From the one-ton Hermes 900 debuted by the Israel Air Force (IAF) to the soldier-launched Skylarks supporting ground-force brigades, officers here say assets acquired from the Haifa, Israel-based firm boosted combat effectiveness of Operation Protective Edge.
While the Skylark mini-UAV has been operational here since 2008, Protective Edge marked the first time it was used in quantities for high-tempo support of ground forces, said Brig. Gen. Roy Riftin, IDF chief artillery officer.
“This was the first time we deployed it broadly,” Riftin said of the system, known here as SkyRider, operated by the Artillery Corps.
“Every brigade — even the reserves — got at least two air vehicles and flew them nonstop; at the same time,” he said.
In an Aug. 12 interview at a base in southern Israel, Riftin said some 18 systems flew hundreds of hours, generating intelligence and streaming target-acquisition data to myriad shooters on the ground.
“It was phenomenal; a real asset,” Riftin said.
“We stretched these systems to the edge of their capability,” he said of the 7.5 Skylark and its 1.1 kilogram payload.
“They created intel; helped close the loop with other shooters ... and served up targets of opportunity for Tammuz,” the officer said of the electro-optic, precision strike system built by Rafael and operated by IDF gunners.
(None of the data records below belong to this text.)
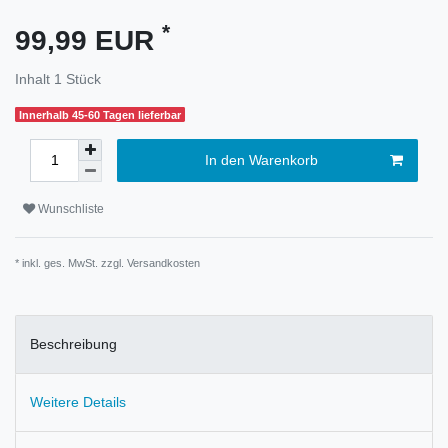
*
99,99 EUR
Inhalt
1
Stück
Innerhalb 45-60 Tagen lieferbar
In den Warenkorb
Wunschliste
* inkl. ges. MwSt. zzgl.
Versandkosten
Beschreibung
Weitere Details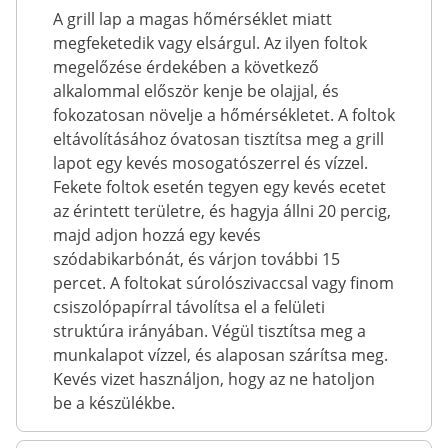
A grill lap a magas hőmérséklet miatt
megfeketedik vagy elsárgul. Az ilyen foltok
megelőzése érdekében a következő
alkalommal először kenje be olajjal, és
fokozatosan növelje a hőmérsékletet. A foltok
eltávolításához óvatosan tisztítsa meg a grill
lapot egy kevés mosogatószerrel és vízzel.
Fekete foltok esetén tegyen egy kevés ecetet
az érintett területre, és hagyja állni 20 percig,
majd adjon hozzá egy kevés
szódabikarbónát, és várjon további 15
percet. A foltokat súrolószivaccsal vagy finom
csiszolópapírral távolítsa el a felületi
struktúra irányában. Végül tisztítsa meg a
munkalapot vízzel, és alaposan szárítsa meg.
Kevés vizet használjon, hogy az ne hatoljon
be a készülékbe.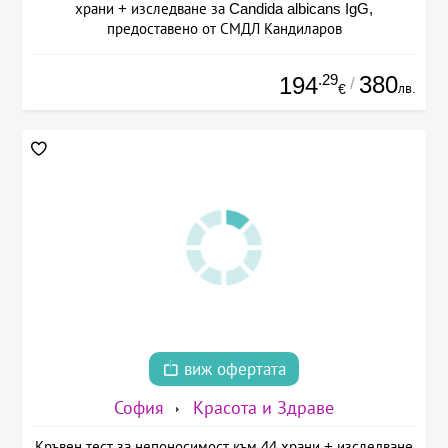
храни + изследване за Candida albicans IgG,
предоставено от СМДЛ Кандиларов
.29
380
194
/
лв.
€
виж офертата
София
Красота и Здраве
Кръвен тест за непоносимост към 44 храни + изследване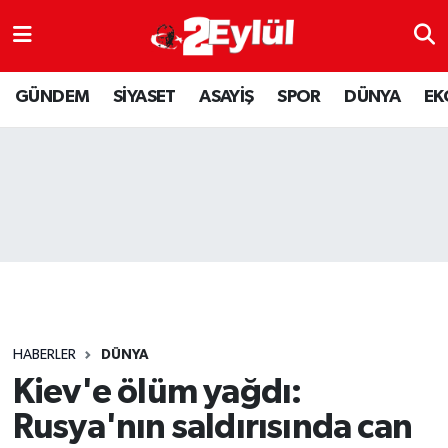
ASAYİŞ
Nöbetçi Eczaneler
GÜNDEM
SİYASET
ASAYİŞ
SPOR
DÜNYA
EK
DÜNYA
Hava Durumu
EKONOMİ
Eskişehir Namaz Vakitleri
GÜNDEM
Trafik Durumu
RESMİ İLAN
Puan Durumu ve Fikstür
SİYASET
Tüm Manşetler
HABERLER
DÜNYA
SPOR
Son Dakika Haberleri
Kiev'e ölüm yağdı:
Rusya'nın saldırısında can
YAŞAM
Haber Arşivi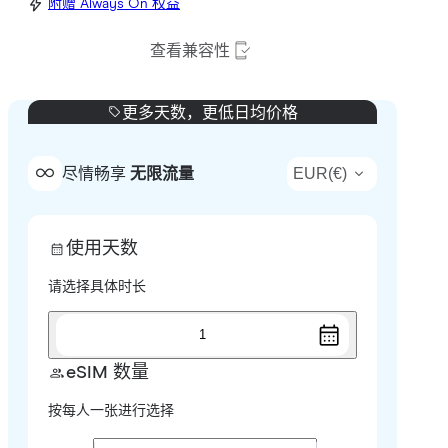
附赠 Always On 权益
查看兼容性
更多天数，更低日均价格
EUR
(
€
)
尽情畅享
无限流量
使用天数
请选择具体时长
1
eSIM 数量
按每人一张进行选择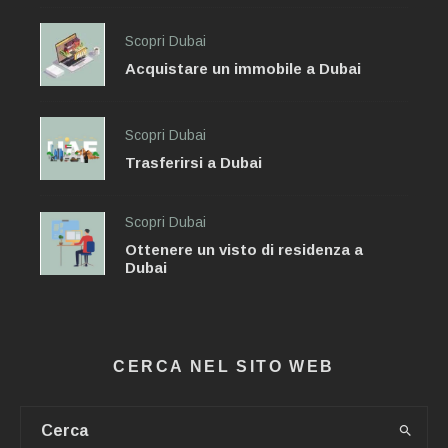
Scopri Dubai
Acquistare un immobile a Dubai
Scopri Dubai
Trasferirsi a Dubai
Scopri Dubai
Ottenere un visto di residenza a
Dubai
CERCA NEL SITO WEB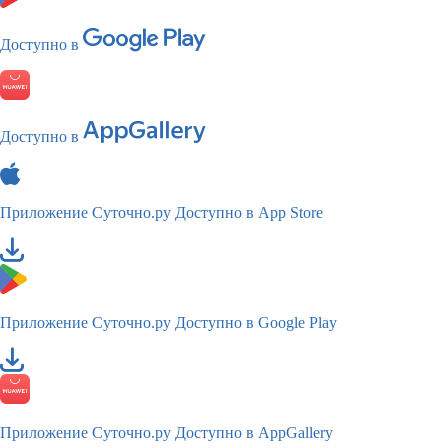
Доступно в
Доступно в
Приложение Суточно.ру
Доступно в App Store
Приложение Суточно.ру
Доступно в Google Play
Приложение Суточно.ру
Доступно в AppGallery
At the opposite end of Elbit’s unmanned portfolio is Hermes 900, which the IAF fielded for the first time during the operation that began July 8 and has not yet officially concluded due to unresolved ceasefire negotiations.
Known here as Kochav (Star), Hermes 900 is the newest system to be integrated into the IAF’s unmanned force. With a maximum takeoff weight of 1.1 tons and payload capacity of some 300 kilograms, it’s double the size of Elbit’s Hermes 450S. The 900 model also carries nearly twice the weight and flies some 12 hours longer than its predecessor.
“The Kochav was introduced during the operation for unique missions that it could perform in a much better way than Hermes 450,” Capt. Grisha, an officer who managed the operational integration of Hermes 900.
In an account published on the IDF’s website, the officer said the Hermes 900 was still undergoing test flights and wasn’t planned for operational deployment until later next year.
“In addition to the aircraft itself, the cockpit and flight systems are much more advanced, which enables greater operational flexibility,” said the officer, whose surname was withheld from publication.
The IDF officer said that following conclusion of the still ongoing operation, Hermes 900 would resume operational integration and flight testing. “There’s still some significant milestones that need to be met,” he said.
Dalia Rosen, a spokeswoman for Elbit, declined comment on company systems deployed in the Protective Edge operation.
“It’s always preferable to hear what the customer has to say,” she said.